Three days later, a reporter for the Los Angeles Times made a request under the California Public Records Act (“CPRA”) for the names of the officers involved in the Zerby shooting, as well as the names of the officers involved in shootings for the six (6) years preceding that shooting. The Long Beach Peace Officers Association (“Union”) filed for injunctive relief to enjoin the release of the information. In support of its request, the Union attached a declaration from its president, expressing concern that the release of the officers’ names could result in threats against them and their families.
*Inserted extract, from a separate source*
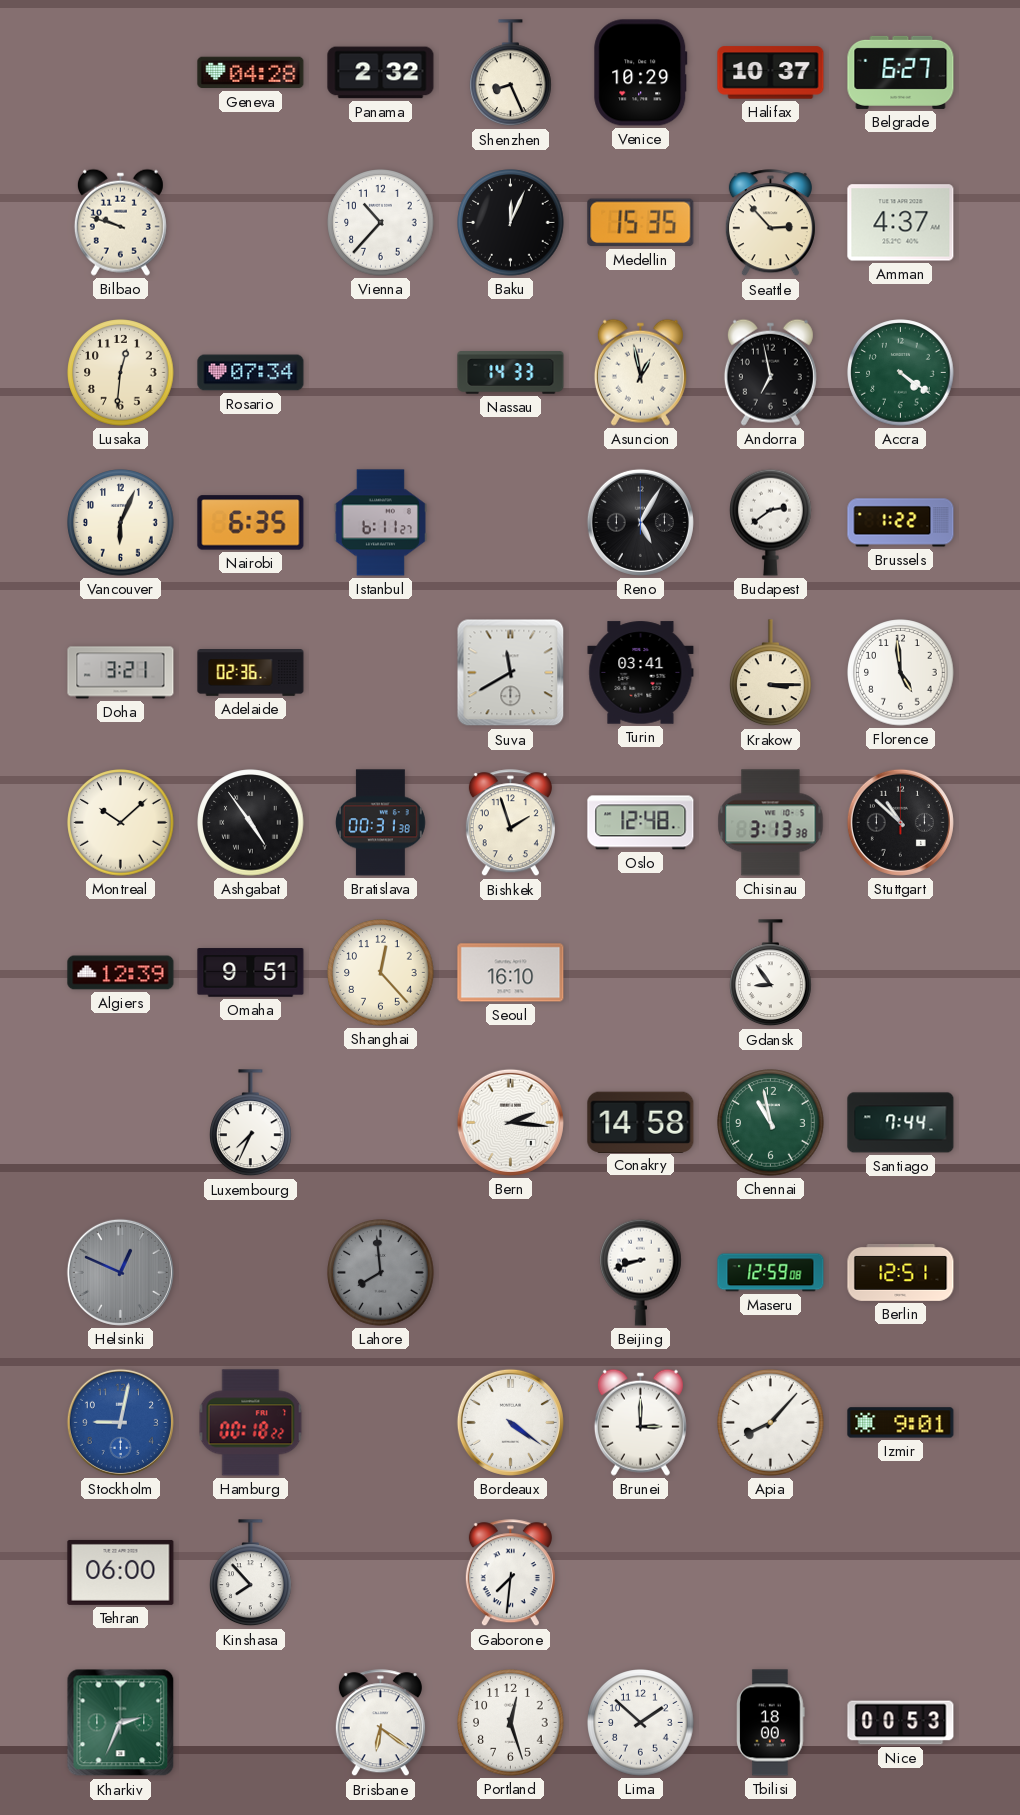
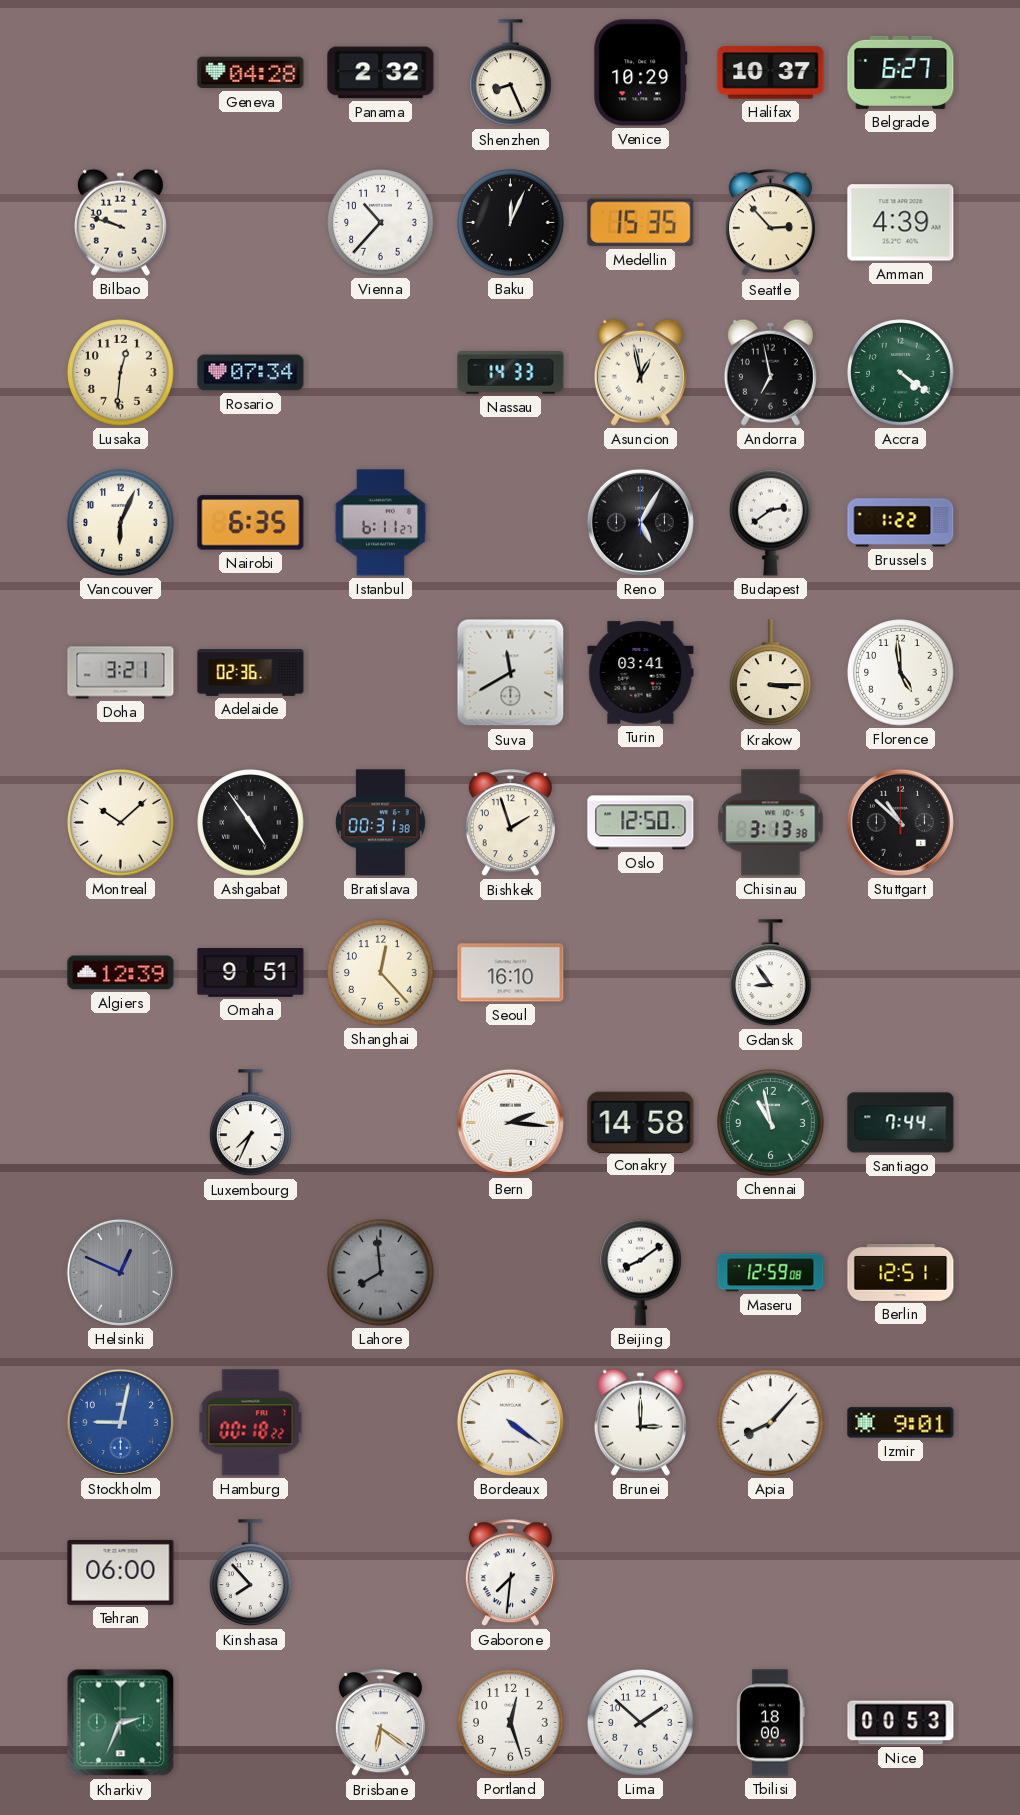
Amman: 4:37 -> 4:39
Oslo: 12:48 -> 12:50
Beijing: 8:42 -> 8:09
The Union also referenced a recent police shooting which led to death threats against the involved officer, as well as an anonymous post on an internet website that suggested that harm be done to officers involved in on-duty shootings.
The Supreme Court performed a thorough analysis of the exemptions to disclosure under the CPRA and concluded that none applied to prohibit the disclosure of the officers’ names. The Court paid specific attention to the “catchall” exemption in Gov. Code § 6255(a), which allows a public agency to “justify withholding any record by demonstrating that . . . on the facts of the particular case the public interest served by not disclosing the record clearly outweighs the public interest served by disclosure of the record.” Ultimately, the Court found that the catch-all exception did not apply as the balancing of interests tipped in favor of disclosure:
Vague safety concerns that apply to all officers involved in shootings are insufficient to tip the balance against disclosure of officer names. As we have said in the past, [a] mere assertion of possible endangerment does not ‘clearly outweigh’ the public interest in access to . . . records.
The Court also contrasted a law enforcement agency’s duty to disclose information under the CPRA with its duty to preserve confidentiality of personnel records under the Pitchess statutory framework. The Court concluded that the names of officers involved in shootings do not constitute a confidential personnel record, but instead, the type of information that would regularly be produced pursuant to a CPRA request. The Court summarized its holding as follows:
Understandable are the general safety concerns of officers who fear retaliation from angry members of the community after an officer-involved shooting, especially when the shooting results in the death of an unarmed person. But the Legislature, whose laws we must construe, has not gone so far as to protect the names of all officers involved in such shootings. That the Legislature generally considers it important for the public to know the identities of the officers serving the community is reflected in the statutory provision requiring a uniformed officer to display either a name or an identification number (Pen. Code, § 830.10).
Lastly, it is important to note that the underlying petition for an injunction was dismissed without prejudice. In so doing, the Court put the onus on parties resisting CPRA requests to articulate, with particularity, legitimate threats to the officers whose names are sought. Thus, the Court left an opening for these types of CPRA requests to be denied in exceptional circumstances.